## [Task objective]
Among the lines below, copy each one in which "have" appears.

===== Working data

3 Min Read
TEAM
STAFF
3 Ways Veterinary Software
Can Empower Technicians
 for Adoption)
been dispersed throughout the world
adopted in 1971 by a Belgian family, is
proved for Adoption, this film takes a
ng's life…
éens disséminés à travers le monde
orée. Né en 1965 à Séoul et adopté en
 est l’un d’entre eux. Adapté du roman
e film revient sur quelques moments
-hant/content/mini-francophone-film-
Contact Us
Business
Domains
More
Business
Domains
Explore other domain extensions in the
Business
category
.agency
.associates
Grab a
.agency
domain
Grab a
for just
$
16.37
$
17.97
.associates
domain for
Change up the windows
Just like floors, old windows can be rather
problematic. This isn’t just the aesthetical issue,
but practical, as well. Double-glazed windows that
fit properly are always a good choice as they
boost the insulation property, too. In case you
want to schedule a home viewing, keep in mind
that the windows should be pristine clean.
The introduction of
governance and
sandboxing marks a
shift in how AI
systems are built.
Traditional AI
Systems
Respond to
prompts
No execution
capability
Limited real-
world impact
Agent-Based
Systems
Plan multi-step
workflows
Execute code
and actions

==========
===== Working data

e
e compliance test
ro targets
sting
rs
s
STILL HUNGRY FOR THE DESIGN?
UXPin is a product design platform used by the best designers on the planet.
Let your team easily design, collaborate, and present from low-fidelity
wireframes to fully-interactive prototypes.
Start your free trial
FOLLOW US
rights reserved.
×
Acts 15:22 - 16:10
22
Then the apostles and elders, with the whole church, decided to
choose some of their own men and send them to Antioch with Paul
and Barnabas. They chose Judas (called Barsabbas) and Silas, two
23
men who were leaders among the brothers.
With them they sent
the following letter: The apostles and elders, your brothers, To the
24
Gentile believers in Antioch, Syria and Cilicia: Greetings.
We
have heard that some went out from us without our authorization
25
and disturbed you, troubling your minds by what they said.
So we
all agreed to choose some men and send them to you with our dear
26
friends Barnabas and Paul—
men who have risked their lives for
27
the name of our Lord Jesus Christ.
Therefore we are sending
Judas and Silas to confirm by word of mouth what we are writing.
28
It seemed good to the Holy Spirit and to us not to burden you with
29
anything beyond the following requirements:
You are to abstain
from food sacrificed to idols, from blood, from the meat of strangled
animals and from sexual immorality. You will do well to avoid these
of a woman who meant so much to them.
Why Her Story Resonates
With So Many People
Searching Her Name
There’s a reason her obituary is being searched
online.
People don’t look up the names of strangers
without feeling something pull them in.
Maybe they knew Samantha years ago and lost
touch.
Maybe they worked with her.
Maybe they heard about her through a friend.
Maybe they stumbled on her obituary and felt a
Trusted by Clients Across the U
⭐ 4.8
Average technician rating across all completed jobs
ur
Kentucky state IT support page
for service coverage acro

==========

## [Result of this exercise]
have heard that some went out from us without our authorization
men who have risked their lives for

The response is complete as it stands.